夏みかん

選挙区と支援者に恵まれているもんだから季節の旬な食材が届く。「届く」というよりも時にこちらからあつかましく求めたりもするんだけど、GW中に筍掘りはどうかと誘いがあった。昼時を狙えば現物が転がっているだろうから二つ三ついただいて...なんて意図を見透かすように「これから掘るんだ」と竹林の主。ということで久々に鍬を握って大地を耕した。「筍のあとひと鍬と土揺れる」と一句。
さて、映画「ちはやふる」のポスターを見かけた。艶やかな着物姿の主がどこぞの女優だなんてのは全く知らんのだけど、百人一首やかるた取り等の伝統的な遊びに目が向くってのはいい。男児三日会わざれば...とはよく言ったもので、小学4年生の息子が「磯遊び二つの島のつづきをり」に「故郷やどちらを見ても山笑ふ」って知ってるかと。
「磯遊び」と「山笑ふ」が季語、ざわめく木々を「山笑ふ」と表現した日本人の美意識に汐の満ち欠けという自然の摂理の妙を詠んだ句だと教えて何とか保った親の威厳...でもないナ。ちなみに前者は高浜虚子、後者は正岡子規の句。短歌と違って俳句は庶民文化。物の見方に身分の上下はなく、その道のエラい権威でなくともお~っと唸らせる句は少なくない。
「17音の青春2016-五七五が綴る高校生のメッセージ-」を読んだ。大人の句会でも「不戦」や「安保」などを見かけることしばしばだが、政治的な意図が隠れていそうでどうも好かん。音楽やリズム然り、最近はそのへんを啓蒙活動に利用するのは得意な連中なだけに...。やはり純粋に自然の情景を詠んだ句、いや、そうでなくとも「他の子が好きだと知って夏みかん」なんてのは高校生らしい青春を詠んだ一句であって、オジサン応援してるからがんばれよって...違うナ。

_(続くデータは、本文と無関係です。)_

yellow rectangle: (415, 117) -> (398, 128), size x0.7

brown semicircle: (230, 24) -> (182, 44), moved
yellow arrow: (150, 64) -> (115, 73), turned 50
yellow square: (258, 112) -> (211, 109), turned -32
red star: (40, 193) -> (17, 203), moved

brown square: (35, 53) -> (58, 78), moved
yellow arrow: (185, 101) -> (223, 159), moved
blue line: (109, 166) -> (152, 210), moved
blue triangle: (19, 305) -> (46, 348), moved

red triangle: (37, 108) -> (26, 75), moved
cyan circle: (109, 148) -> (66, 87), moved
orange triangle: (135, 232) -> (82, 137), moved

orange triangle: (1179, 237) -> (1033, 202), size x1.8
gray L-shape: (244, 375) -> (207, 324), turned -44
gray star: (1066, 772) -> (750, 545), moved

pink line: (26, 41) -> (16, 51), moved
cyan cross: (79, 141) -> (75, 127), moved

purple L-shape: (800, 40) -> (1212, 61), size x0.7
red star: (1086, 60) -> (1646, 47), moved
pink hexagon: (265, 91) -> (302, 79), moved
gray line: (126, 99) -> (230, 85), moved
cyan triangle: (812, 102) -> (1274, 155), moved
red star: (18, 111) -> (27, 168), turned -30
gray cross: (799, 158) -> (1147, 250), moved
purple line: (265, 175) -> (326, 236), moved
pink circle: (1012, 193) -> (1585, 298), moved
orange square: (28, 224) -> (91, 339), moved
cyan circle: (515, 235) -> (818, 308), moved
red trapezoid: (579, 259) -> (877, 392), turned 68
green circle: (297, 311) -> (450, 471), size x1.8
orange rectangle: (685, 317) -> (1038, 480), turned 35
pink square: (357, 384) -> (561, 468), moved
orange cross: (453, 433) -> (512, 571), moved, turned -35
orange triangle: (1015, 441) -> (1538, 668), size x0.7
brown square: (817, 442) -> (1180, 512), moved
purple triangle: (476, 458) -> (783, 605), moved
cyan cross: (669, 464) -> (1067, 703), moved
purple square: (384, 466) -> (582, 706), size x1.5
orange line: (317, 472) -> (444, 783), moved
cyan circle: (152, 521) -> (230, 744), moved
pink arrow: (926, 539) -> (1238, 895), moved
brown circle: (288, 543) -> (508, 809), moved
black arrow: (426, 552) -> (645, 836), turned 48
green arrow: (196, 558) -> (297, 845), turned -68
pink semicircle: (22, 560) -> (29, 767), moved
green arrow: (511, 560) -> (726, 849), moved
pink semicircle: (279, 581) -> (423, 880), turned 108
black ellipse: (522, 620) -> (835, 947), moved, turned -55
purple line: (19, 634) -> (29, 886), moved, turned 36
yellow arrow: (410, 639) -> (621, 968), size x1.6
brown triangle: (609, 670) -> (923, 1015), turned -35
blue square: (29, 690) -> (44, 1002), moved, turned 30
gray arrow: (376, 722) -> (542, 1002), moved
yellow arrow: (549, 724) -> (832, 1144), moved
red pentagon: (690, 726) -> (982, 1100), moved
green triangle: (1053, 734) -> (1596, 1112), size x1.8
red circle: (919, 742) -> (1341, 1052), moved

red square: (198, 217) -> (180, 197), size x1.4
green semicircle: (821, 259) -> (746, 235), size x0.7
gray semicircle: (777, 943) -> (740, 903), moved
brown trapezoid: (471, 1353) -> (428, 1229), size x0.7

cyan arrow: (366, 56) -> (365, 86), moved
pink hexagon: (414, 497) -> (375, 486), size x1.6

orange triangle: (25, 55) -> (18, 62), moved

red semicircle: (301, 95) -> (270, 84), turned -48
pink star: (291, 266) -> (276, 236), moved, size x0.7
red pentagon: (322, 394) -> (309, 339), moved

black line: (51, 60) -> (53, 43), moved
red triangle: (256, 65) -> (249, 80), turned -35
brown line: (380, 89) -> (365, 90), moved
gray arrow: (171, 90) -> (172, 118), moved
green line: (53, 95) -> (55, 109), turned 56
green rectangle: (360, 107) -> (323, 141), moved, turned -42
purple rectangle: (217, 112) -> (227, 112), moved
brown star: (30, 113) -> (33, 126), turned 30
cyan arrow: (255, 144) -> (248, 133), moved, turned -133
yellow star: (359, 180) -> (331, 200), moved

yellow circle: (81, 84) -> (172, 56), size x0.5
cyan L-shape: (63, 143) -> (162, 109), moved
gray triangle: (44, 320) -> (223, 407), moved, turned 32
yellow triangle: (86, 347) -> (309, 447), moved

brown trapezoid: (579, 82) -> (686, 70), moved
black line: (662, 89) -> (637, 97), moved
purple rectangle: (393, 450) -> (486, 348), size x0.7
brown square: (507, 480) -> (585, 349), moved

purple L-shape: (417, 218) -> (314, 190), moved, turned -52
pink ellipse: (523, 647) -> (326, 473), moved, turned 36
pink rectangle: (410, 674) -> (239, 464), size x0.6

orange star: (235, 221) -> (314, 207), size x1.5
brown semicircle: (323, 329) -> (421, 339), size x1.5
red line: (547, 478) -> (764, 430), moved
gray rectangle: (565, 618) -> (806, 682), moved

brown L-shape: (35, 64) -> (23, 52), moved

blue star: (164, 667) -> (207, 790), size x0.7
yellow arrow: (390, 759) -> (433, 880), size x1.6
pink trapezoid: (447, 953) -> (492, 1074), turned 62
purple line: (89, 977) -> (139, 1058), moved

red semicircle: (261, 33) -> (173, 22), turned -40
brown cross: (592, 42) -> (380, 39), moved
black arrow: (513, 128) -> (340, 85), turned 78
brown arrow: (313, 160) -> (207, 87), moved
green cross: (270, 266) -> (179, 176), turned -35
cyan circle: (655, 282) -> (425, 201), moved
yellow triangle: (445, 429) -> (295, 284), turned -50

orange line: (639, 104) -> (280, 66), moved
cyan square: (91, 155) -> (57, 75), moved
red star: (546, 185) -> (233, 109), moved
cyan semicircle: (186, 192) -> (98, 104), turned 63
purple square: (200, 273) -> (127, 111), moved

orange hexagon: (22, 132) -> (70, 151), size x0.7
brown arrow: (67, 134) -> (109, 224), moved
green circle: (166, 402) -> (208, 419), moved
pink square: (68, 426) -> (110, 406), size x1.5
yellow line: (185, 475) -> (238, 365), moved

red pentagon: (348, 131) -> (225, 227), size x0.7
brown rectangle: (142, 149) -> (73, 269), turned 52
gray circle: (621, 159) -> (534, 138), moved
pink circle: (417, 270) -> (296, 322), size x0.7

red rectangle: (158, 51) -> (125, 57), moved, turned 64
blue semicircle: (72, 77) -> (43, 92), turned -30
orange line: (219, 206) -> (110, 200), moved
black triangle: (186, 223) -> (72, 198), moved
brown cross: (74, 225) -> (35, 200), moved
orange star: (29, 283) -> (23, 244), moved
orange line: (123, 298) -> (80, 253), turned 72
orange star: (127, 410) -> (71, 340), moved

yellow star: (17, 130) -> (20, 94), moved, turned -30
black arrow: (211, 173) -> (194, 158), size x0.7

さて、今年も待機児童の状況なる資料が役所から届いた。この4月1日現在の本市における就学前児童数81,878名に対する最終的な待機児童数は6名。昨年度比460名の児童数の増加に対して1,989名分もの枠を新たに整備したにも関わらず不足が生じる理由は何か。「家庭」「幼稚園」「保育園」の受入割合が拮抗していたのも昔の話で近年は保育園の伸びが顕著。
手元の資料によれば平成21年の保育園の申請率20.72%に対して平成27年は31.03%。たった1割なんだけど母体が8万人なのだからその数や推して知るべし。土地の確保に保育士の育成も追いつかぬ訳で...。それでいて、隠れ待機児童がいる以上はまだまだ足りぬとせっつく「熱心な」センセイ。その迎合する姿勢にかつてのハコモノ行政の果ての姿が重なって見えてしまうのは気のせいか。